Records shown
▼▼▼
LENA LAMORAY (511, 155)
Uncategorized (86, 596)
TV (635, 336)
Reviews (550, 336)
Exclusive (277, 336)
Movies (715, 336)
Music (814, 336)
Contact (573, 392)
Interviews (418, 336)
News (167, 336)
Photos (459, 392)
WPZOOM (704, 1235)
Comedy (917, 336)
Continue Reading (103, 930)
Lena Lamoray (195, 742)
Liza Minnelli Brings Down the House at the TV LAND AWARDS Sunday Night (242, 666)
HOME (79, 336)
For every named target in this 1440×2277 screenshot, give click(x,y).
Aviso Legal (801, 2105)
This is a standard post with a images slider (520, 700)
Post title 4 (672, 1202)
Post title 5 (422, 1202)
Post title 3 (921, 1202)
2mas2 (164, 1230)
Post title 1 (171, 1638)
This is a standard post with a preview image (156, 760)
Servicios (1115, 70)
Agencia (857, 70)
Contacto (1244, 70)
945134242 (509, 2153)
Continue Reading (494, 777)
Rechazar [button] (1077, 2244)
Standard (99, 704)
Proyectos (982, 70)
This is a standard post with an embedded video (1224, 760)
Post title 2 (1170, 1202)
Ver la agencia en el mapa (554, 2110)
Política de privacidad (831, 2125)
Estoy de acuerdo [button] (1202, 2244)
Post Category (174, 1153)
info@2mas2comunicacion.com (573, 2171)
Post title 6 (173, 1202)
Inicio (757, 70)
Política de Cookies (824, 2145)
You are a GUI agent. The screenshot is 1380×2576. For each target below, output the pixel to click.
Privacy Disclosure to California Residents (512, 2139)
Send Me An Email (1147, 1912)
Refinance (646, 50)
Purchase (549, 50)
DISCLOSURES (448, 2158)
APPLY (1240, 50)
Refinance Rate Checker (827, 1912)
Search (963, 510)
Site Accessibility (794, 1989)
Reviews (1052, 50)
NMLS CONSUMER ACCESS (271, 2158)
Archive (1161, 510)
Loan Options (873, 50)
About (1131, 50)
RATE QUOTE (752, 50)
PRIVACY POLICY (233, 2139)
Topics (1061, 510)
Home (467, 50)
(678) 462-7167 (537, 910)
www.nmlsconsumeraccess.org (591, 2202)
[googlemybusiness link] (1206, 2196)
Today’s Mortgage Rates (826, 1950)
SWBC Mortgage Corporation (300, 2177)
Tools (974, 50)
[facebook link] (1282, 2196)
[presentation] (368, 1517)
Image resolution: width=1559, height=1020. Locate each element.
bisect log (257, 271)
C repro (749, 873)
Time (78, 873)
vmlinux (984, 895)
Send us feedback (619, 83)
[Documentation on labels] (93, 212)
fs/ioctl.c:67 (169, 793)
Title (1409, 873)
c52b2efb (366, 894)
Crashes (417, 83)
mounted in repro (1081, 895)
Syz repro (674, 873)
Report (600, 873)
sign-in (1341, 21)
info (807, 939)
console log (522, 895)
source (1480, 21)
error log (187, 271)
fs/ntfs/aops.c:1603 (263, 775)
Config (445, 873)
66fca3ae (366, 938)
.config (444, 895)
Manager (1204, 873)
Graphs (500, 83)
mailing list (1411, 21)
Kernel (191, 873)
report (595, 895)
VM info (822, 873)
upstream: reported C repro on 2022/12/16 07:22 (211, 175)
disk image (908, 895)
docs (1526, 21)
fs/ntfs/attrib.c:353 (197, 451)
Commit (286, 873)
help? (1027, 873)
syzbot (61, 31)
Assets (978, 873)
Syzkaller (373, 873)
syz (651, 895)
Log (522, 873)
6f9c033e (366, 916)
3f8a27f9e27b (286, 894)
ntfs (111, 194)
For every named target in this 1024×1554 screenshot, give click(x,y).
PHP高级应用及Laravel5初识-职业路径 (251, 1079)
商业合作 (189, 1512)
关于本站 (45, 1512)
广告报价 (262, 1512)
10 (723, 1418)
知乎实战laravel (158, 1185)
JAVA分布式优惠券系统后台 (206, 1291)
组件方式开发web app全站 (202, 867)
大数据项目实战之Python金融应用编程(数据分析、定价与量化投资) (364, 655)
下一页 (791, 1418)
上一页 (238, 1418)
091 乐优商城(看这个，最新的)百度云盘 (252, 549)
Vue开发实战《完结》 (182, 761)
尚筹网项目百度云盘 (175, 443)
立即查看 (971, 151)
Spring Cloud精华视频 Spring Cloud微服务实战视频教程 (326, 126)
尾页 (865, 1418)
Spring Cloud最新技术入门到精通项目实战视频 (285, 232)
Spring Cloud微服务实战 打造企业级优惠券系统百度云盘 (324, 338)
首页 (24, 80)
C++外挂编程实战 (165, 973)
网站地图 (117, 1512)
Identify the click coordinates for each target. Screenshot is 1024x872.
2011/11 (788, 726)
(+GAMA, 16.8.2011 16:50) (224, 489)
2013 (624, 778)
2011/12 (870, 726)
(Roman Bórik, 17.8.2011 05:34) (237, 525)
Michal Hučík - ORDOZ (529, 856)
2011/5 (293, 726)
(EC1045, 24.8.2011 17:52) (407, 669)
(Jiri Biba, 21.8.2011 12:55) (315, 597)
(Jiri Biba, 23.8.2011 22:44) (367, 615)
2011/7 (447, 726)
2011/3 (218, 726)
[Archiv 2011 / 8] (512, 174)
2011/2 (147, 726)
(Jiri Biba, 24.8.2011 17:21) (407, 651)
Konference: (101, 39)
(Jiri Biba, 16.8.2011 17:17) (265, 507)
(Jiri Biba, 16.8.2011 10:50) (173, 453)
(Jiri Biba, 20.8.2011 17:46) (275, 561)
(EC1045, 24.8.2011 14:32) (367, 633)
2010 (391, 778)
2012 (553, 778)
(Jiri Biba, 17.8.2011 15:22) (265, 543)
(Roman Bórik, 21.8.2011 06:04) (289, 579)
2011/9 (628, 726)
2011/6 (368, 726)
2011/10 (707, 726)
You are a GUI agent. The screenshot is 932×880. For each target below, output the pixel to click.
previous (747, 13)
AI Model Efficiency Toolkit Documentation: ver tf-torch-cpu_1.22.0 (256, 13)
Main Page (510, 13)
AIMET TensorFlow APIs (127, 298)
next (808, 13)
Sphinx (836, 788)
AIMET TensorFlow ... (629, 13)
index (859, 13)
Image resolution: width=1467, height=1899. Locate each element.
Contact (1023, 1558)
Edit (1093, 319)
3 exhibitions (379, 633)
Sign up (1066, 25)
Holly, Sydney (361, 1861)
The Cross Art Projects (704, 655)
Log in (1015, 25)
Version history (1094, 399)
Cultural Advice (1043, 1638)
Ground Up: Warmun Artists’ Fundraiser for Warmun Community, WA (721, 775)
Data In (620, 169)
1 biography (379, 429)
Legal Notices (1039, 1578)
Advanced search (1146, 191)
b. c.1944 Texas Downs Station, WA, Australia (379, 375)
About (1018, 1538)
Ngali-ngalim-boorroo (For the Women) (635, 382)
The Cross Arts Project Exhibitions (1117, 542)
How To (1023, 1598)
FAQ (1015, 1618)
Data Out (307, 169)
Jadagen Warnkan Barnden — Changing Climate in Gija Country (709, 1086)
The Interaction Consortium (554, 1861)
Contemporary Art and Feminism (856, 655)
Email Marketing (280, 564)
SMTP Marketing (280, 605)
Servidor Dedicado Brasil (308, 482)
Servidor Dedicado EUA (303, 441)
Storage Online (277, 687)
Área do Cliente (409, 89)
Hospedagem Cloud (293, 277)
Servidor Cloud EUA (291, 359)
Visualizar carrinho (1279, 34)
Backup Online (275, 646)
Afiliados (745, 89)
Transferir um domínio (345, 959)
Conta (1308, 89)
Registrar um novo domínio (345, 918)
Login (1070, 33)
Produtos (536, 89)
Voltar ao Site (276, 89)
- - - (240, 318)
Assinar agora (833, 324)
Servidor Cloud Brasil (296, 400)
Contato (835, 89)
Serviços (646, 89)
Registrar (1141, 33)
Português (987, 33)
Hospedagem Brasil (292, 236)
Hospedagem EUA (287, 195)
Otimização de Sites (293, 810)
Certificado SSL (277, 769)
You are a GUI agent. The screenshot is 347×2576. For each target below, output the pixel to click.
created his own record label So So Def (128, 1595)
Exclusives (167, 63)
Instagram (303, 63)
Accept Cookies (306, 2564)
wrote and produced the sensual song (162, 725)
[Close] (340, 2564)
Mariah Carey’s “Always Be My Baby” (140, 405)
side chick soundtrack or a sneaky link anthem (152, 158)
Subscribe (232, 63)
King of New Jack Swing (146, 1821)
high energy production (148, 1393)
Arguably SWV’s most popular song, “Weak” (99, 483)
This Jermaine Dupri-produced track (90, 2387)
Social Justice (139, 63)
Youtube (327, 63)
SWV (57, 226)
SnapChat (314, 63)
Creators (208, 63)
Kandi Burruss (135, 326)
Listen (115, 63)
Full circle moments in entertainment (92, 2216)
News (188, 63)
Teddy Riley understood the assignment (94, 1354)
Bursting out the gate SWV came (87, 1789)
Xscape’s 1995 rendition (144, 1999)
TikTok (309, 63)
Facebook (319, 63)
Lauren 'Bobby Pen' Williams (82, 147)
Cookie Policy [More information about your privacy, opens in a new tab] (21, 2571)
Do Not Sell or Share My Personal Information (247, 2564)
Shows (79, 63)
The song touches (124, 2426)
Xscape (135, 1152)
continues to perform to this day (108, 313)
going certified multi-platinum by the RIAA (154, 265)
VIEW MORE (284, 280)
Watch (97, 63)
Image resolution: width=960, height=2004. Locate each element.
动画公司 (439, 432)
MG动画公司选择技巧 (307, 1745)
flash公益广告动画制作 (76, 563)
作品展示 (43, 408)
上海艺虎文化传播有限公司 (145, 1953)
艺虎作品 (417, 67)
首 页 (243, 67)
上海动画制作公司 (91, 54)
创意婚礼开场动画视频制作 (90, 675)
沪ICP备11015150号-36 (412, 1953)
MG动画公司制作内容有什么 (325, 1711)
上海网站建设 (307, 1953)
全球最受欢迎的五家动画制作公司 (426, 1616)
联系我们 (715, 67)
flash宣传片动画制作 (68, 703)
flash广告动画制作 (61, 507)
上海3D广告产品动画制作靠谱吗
▲▲▲
Write out each line above that contains the word "Bórik".

(Roman Bórik, 17.8.2011 05:34) (237, 525)
(Roman Bórik, 21.8.2011 06:04) (289, 579)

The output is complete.